Structured page parsing data:

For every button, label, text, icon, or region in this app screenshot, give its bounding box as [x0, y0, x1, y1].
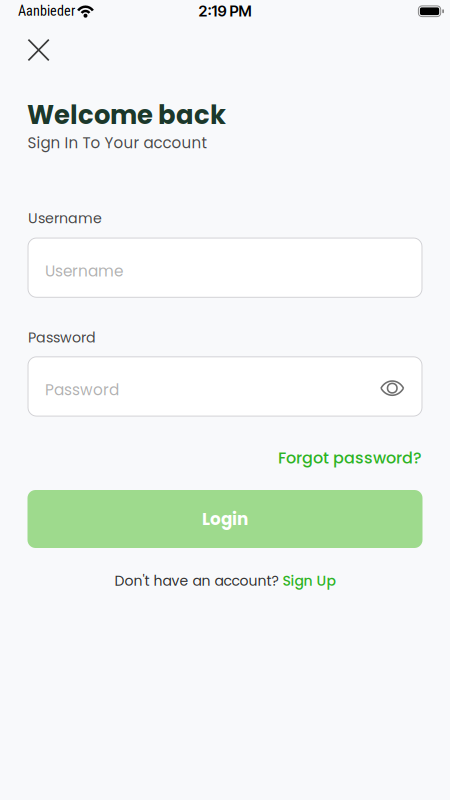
- staticText: Sign Up: [282, 571, 336, 591]
- staticText: Password: [45, 379, 119, 401]
- button[interactable]: Login: [28, 490, 422, 548]
- staticText: Forgot password?: [278, 447, 422, 469]
- staticText: Sign In To Your account: [28, 132, 206, 154]
- staticText: Aanbieder: [18, 3, 75, 19]
- staticText: Username: [45, 260, 123, 282]
- button[interactable]: Close: [28, 40, 49, 60]
- staticText: Don't have an account?: [114, 571, 278, 591]
- button[interactable]: Forgot password?: [278, 447, 422, 469]
- staticText: Login: [202, 507, 248, 531]
- button[interactable]: Show password: [381, 377, 404, 396]
- staticText: 2:19 PM: [198, 2, 252, 20]
- button[interactable]: Password: [28, 356, 422, 417]
- button[interactable]: Sign Up: [278, 571, 336, 591]
- staticText: Username: [28, 208, 102, 228]
- staticText: Password: [28, 328, 96, 348]
- staticText: Welcome back: [27, 97, 226, 133]
- button[interactable]: Username: [28, 238, 422, 298]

**About this task:** Find the word "interactable" in the entries and show each line where it is found.

**Problem solution:**
- button[interactable]: Login: [28, 490, 422, 548]
- button[interactable]: Close: [28, 40, 49, 60]
- button[interactable]: Forgot password?: [278, 447, 422, 469]
- button[interactable]: Show password: [381, 377, 404, 396]
- button[interactable]: Password: [28, 356, 422, 417]
- button[interactable]: Sign Up: [278, 571, 336, 591]
- button[interactable]: Username: [28, 238, 422, 298]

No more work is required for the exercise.